Use inject: 'tool' when context would otherwise grow on every call and the model should decide when to search.
Use inject: 'both' when an assistant should start with likely evidence and still have search tools for follow-up lookup.
Control Rendering
Default rendering is source-oriented and citation friendly. Customize it when your UI needs page numbers, URLs, titles, or domain-specific labels.

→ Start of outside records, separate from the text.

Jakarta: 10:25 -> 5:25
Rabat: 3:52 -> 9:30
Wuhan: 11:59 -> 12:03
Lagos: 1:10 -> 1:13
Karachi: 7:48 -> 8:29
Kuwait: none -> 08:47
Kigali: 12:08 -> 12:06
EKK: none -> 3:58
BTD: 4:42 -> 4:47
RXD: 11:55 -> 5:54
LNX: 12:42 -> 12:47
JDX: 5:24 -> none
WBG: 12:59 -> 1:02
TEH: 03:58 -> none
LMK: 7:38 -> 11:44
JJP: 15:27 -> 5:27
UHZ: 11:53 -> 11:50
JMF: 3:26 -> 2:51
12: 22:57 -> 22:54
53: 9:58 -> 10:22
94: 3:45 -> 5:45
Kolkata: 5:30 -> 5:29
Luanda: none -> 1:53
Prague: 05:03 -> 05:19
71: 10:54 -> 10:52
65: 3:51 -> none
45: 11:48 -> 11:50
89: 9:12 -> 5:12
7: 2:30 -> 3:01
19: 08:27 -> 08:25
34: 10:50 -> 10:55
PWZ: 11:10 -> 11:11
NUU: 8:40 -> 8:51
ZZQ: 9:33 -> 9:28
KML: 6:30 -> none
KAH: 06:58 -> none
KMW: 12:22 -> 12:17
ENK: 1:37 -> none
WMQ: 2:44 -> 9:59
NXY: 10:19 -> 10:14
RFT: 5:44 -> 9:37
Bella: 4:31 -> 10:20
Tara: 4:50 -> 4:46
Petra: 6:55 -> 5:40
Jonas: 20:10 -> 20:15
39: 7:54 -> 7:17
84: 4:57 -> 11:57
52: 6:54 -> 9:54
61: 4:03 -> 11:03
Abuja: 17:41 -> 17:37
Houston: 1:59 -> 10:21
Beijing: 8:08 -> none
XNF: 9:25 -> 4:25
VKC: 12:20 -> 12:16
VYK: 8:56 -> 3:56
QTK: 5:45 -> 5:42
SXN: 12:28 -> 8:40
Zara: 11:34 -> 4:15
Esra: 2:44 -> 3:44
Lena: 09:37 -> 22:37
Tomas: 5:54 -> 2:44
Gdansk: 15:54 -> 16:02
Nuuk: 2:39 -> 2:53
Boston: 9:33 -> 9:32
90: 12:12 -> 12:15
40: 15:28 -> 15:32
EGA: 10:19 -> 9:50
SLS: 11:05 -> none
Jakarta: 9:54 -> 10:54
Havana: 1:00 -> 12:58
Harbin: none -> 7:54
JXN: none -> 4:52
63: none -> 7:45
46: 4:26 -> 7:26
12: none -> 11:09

const groundedDocs = grounding({
id: 'docs',
retriever: docs,
query: ({ input }) => input.question,
renderEvidence: ({ hits }) =>
hits
.map((hit, index) => {
const label = `${hit.sourceId}/${hit.chunkId}`
const page = hit.provenance?.pages?.[0]
return `[${index + 1}] ${label}${page ? ` page ${page}` : ''}\n${hit.content}`
})
.join('\n\n'),
})When using multiple retrieval sources, prefix tools so names do not collide:
const productGrounding = grounding({
id: 'product-docs',
retriever: productDocs,
inject: 'tool',
tools: { prefix: true },
})
const supportGrounding = grounding({
id: 'support-docs',
retriever: supportDocs,
inject: 'tool',
tools: { prefix: true },
})What Grounding Validates
Grounding is not a magic truth engine. It validates that the answer follows the citation contract you configured:
grounding({
id: 'docs',
retriever: docs,
citations: {
required: true,
quotes: 'required',
maxCitations: 6,
},
})Typical constraints:
| Setting | Meaning |
|---|---|
required: true | The answer must cite retrieved evidence. |
quotes: 'required' | Citations must include quote text from the evidence. |
maxCitations | Keep outputs bounded for UI and review. |
Use normal retriever() context when citations are helpful but not contractual. Use grounding() when the output schema, review workflow, or user experience depends on citations being structured and checkable.
To keep grounding behavior stable over time, add RAG evals for representative questions. They verify expected sources, answer assertions, citation validity, and pipeline traces in one report.